Dirceu Villa disse...

Argumento exato o seu, meu caro Domeneck, para propor essas duas polaridades de um modo visível(em geral uma coisa não exclui a outra, sendo os bons artesãos interventores também).

Única coisa: McLuhan não sabia rigorosamente nada de Renascimento. Repetia, como se vem fazendo inconscientemente há uns quatro séculos, estilemas batidos, clichês mesmo, sobre o período.

(Que o Peter Burke prefere chamar movimento, mas não vejo nada de movimento naquilo, com todo o respeito que tenho pelo Burke).

Muito bom, mon ami. E tem mais: esse João Filho tem umas coisas realmente interessantes.
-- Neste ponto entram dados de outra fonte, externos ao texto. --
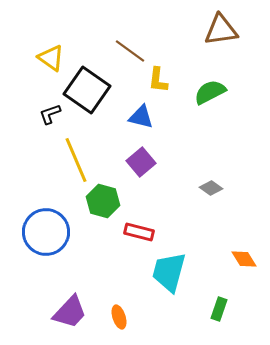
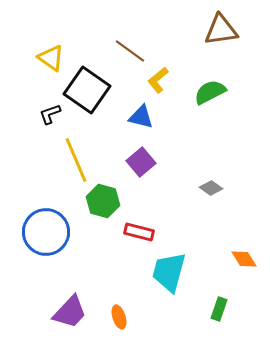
yellow L-shape: rotated 44 degrees clockwise
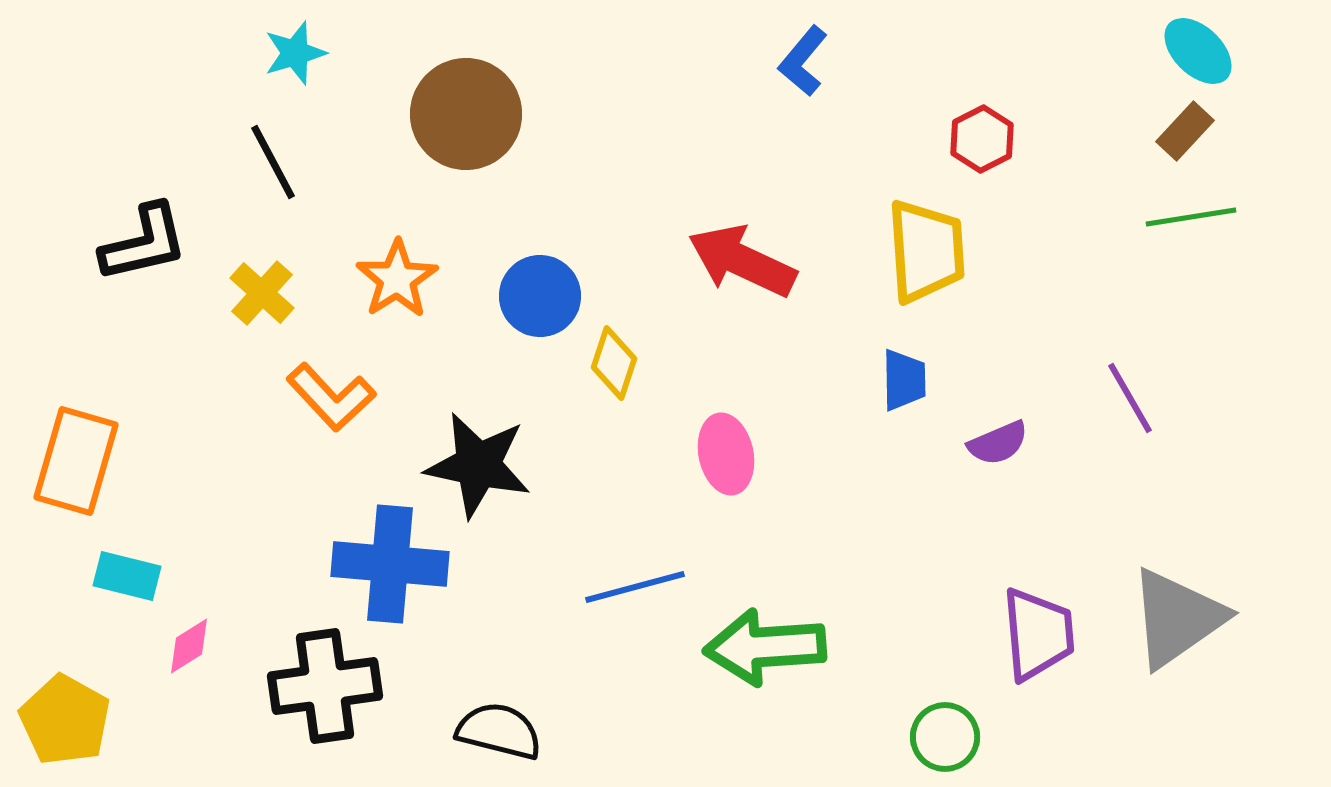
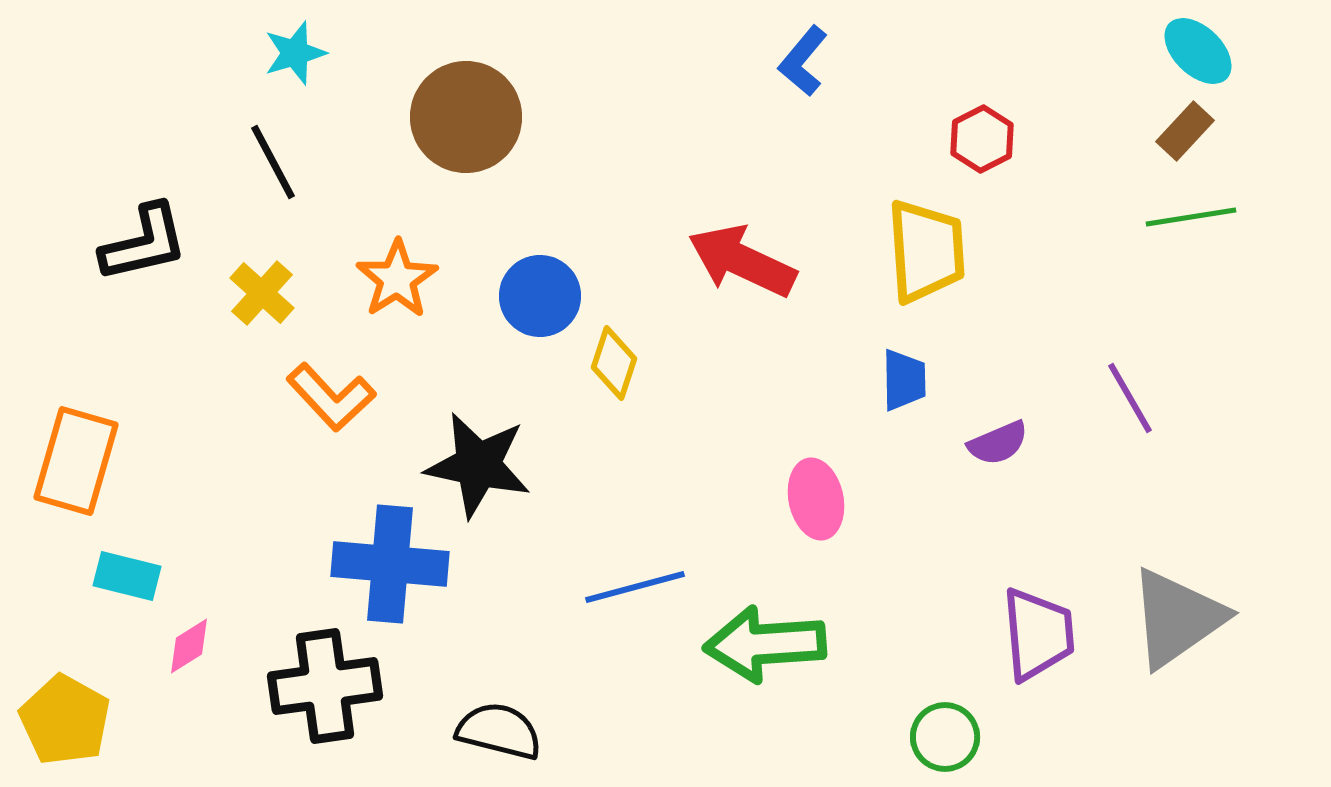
brown circle: moved 3 px down
pink ellipse: moved 90 px right, 45 px down
green arrow: moved 3 px up
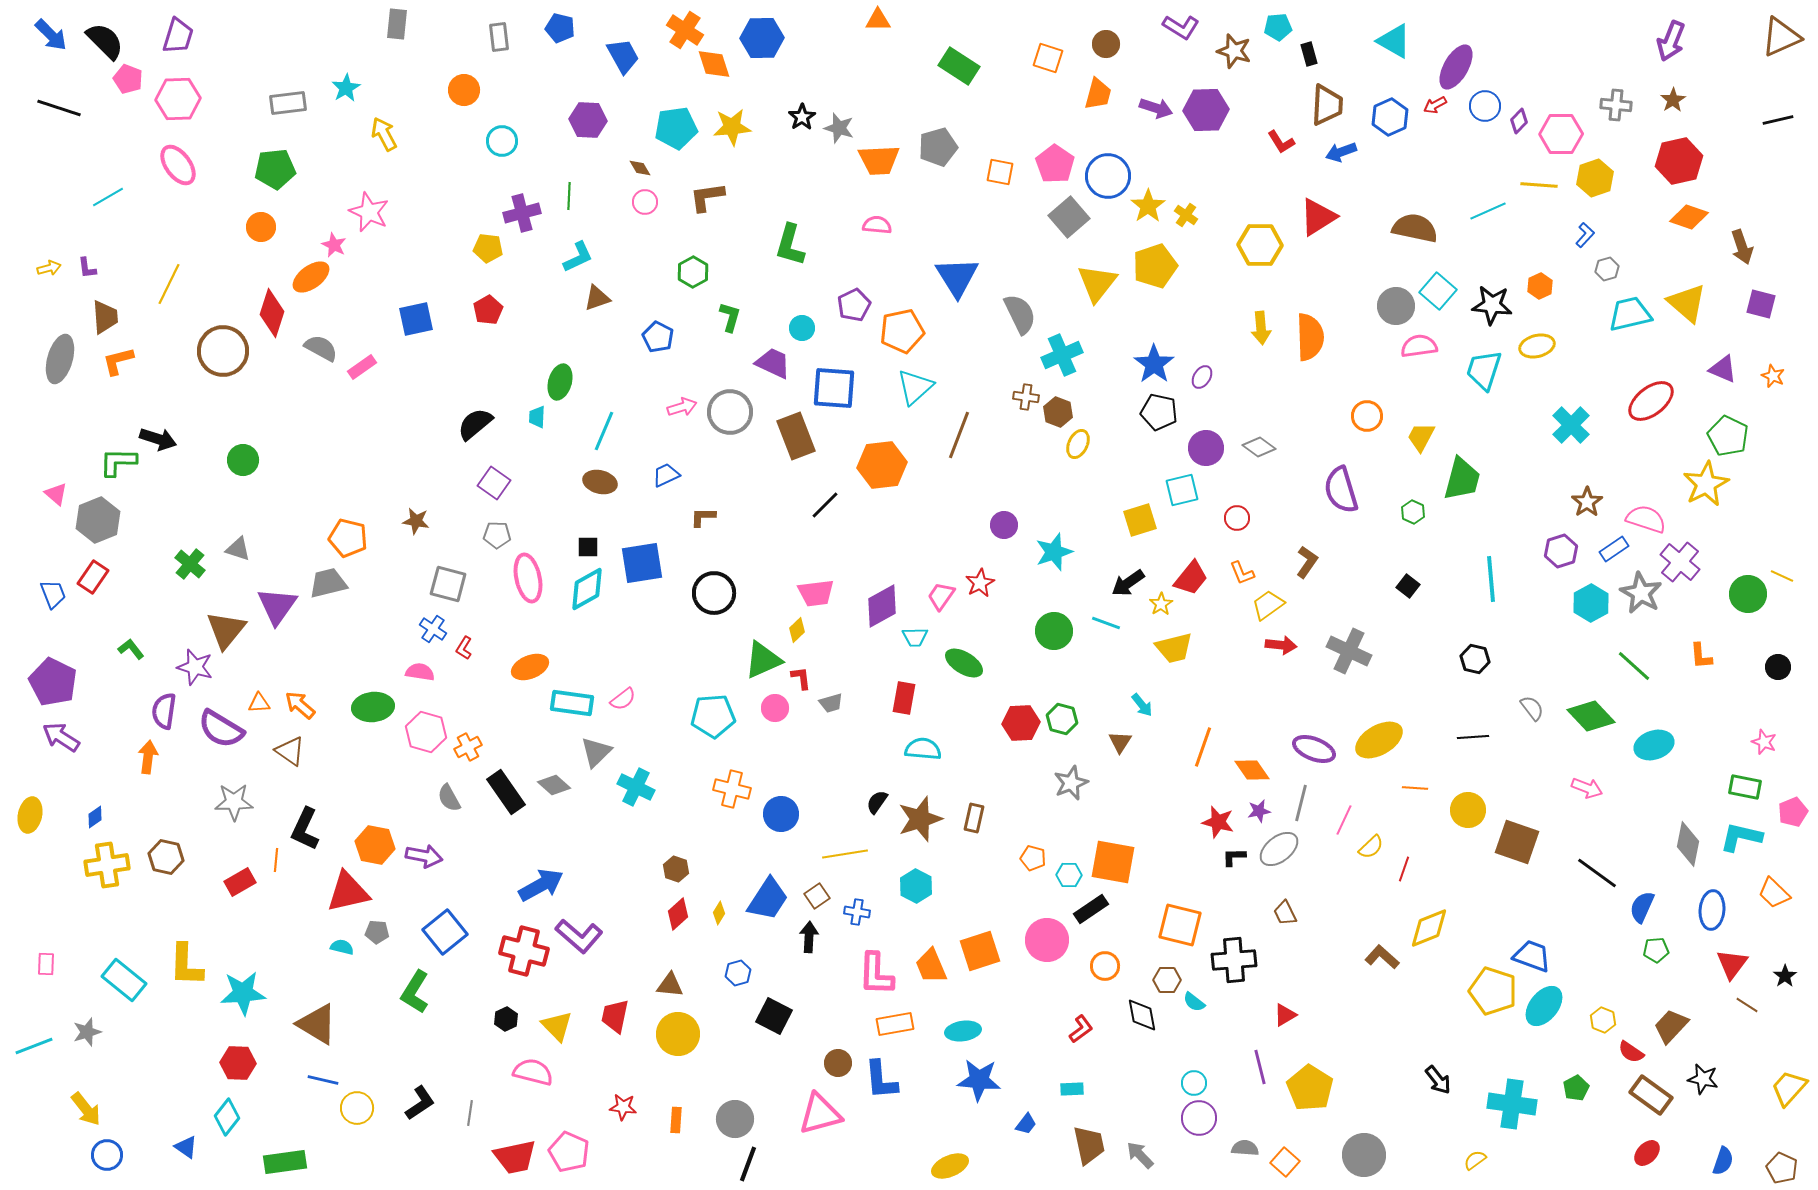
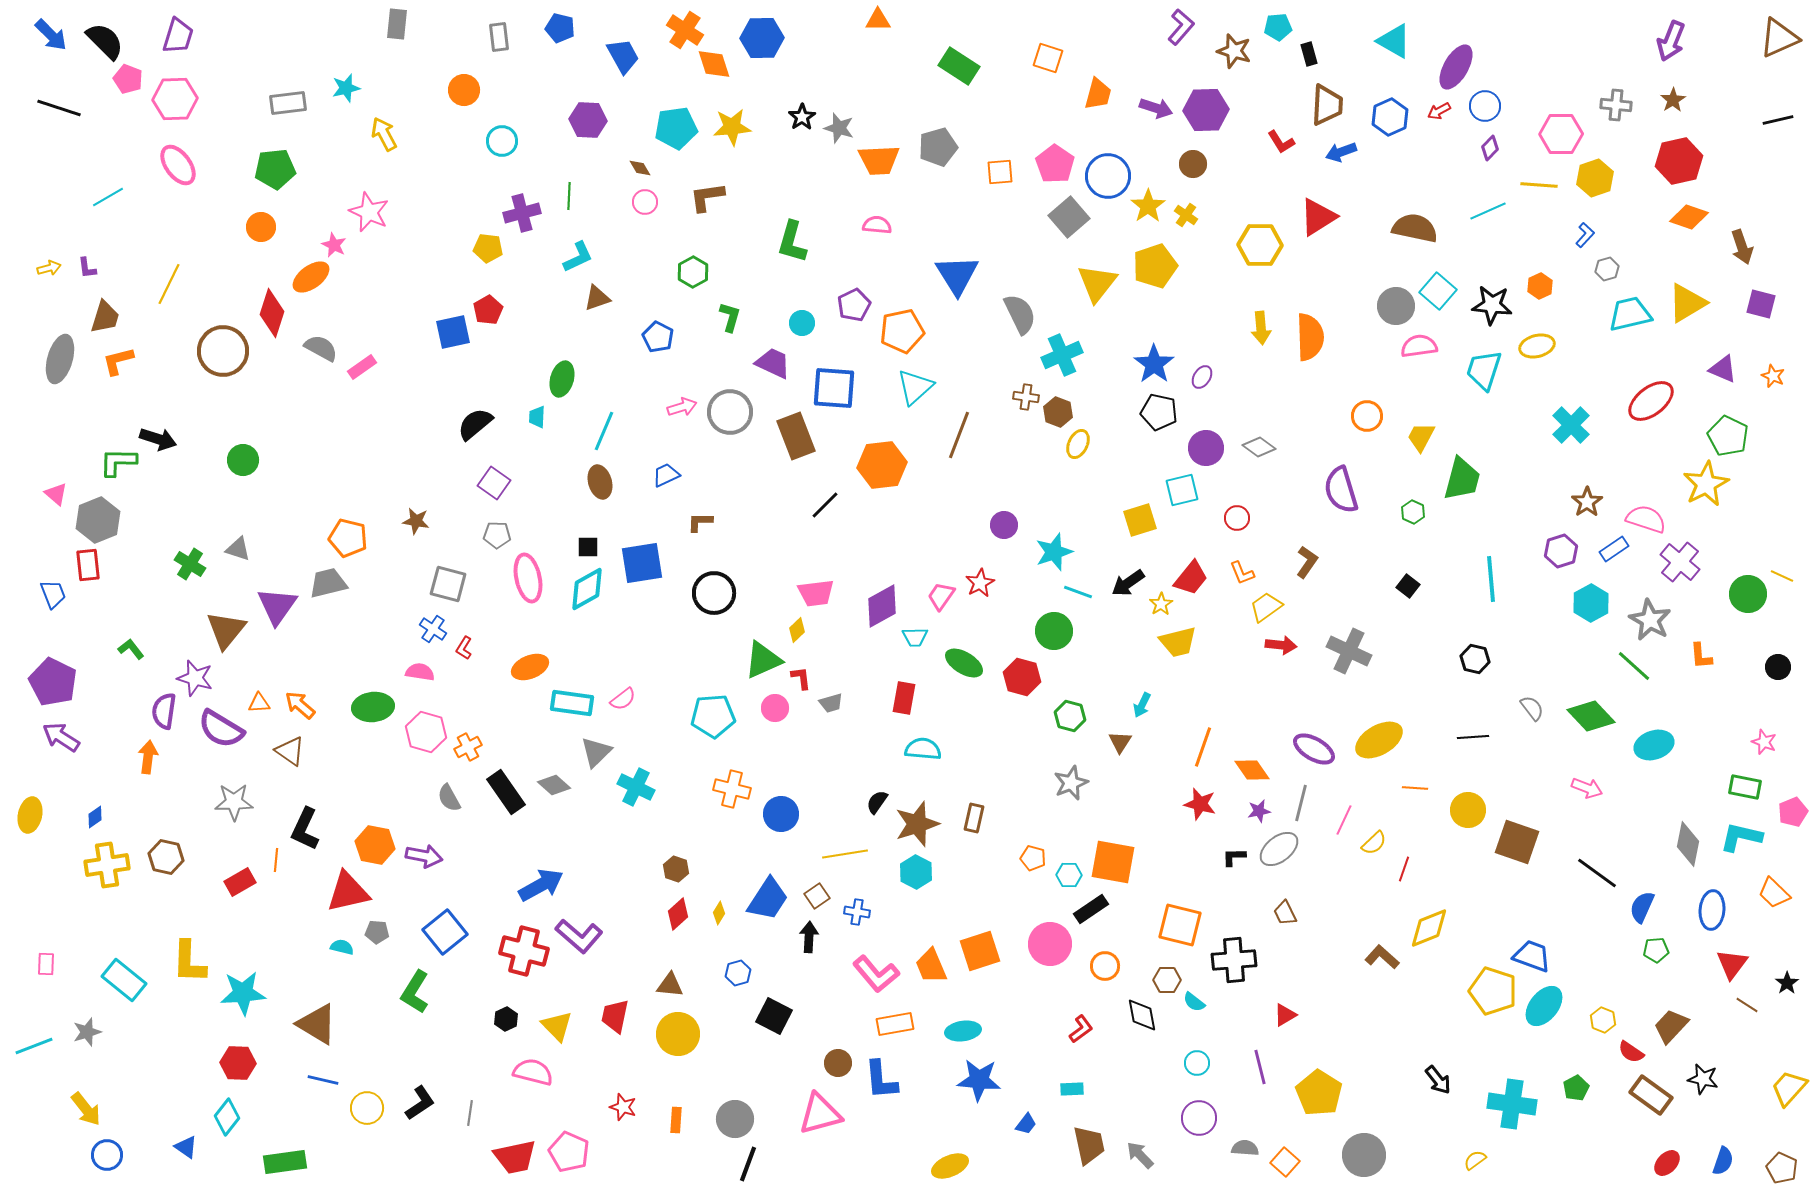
purple L-shape at (1181, 27): rotated 81 degrees counterclockwise
brown triangle at (1781, 37): moved 2 px left, 1 px down
brown circle at (1106, 44): moved 87 px right, 120 px down
cyan star at (346, 88): rotated 16 degrees clockwise
pink hexagon at (178, 99): moved 3 px left
red arrow at (1435, 105): moved 4 px right, 6 px down
purple diamond at (1519, 121): moved 29 px left, 27 px down
orange square at (1000, 172): rotated 16 degrees counterclockwise
green L-shape at (790, 245): moved 2 px right, 3 px up
blue triangle at (957, 277): moved 2 px up
yellow triangle at (1687, 303): rotated 48 degrees clockwise
brown trapezoid at (105, 317): rotated 21 degrees clockwise
blue square at (416, 319): moved 37 px right, 13 px down
cyan circle at (802, 328): moved 5 px up
green ellipse at (560, 382): moved 2 px right, 3 px up
brown ellipse at (600, 482): rotated 60 degrees clockwise
brown L-shape at (703, 517): moved 3 px left, 5 px down
green cross at (190, 564): rotated 8 degrees counterclockwise
red rectangle at (93, 577): moved 5 px left, 12 px up; rotated 40 degrees counterclockwise
gray star at (1641, 593): moved 9 px right, 27 px down
yellow trapezoid at (1268, 605): moved 2 px left, 2 px down
cyan line at (1106, 623): moved 28 px left, 31 px up
yellow trapezoid at (1174, 648): moved 4 px right, 6 px up
purple star at (195, 667): moved 11 px down
cyan arrow at (1142, 705): rotated 65 degrees clockwise
green hexagon at (1062, 719): moved 8 px right, 3 px up
red hexagon at (1021, 723): moved 1 px right, 46 px up; rotated 18 degrees clockwise
purple ellipse at (1314, 749): rotated 9 degrees clockwise
brown star at (920, 819): moved 3 px left, 5 px down
red star at (1218, 822): moved 18 px left, 18 px up
yellow semicircle at (1371, 847): moved 3 px right, 4 px up
cyan hexagon at (916, 886): moved 14 px up
pink circle at (1047, 940): moved 3 px right, 4 px down
yellow L-shape at (186, 965): moved 3 px right, 3 px up
pink L-shape at (876, 974): rotated 42 degrees counterclockwise
black star at (1785, 976): moved 2 px right, 7 px down
cyan circle at (1194, 1083): moved 3 px right, 20 px up
yellow pentagon at (1310, 1088): moved 9 px right, 5 px down
red star at (623, 1107): rotated 12 degrees clockwise
yellow circle at (357, 1108): moved 10 px right
red ellipse at (1647, 1153): moved 20 px right, 10 px down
Vou lê-lo, & grazie pela dica neste precioso blog.

Ta, ta.

D.

Ricardo Domeneck disse...

Querido Villa,

sei bem que McLuhan não é exatamente a voz de autoridade no assunto, em um ensaio mais longo trabalho com argumentos de Paul Zumthor, Rémi Brague e outros mais dotados. Para este artigo no blog, deixei-me levar pelo tom mais polêmico do McLuhan. Depois de ouvir tantas vezes de várias pessoas que eu "deveria ler McLuhan", por causa dos meus artigos e ensaios sobre a relação entre oralidade e escritura, busquei um de seus livros este mês. Ele realmente não vai fundo na questão, talvez, como você afirma, por falta de conhecimento. Mas servia a seu propósito aqui, por isso o usei.

Na verdade, faz tempo que quero retornar àquele nosso debate sobre o Medievo e a Renascença, a relação entre escrita e oralidade, especialmente para discutir seu argumento sobre o aristotelismo.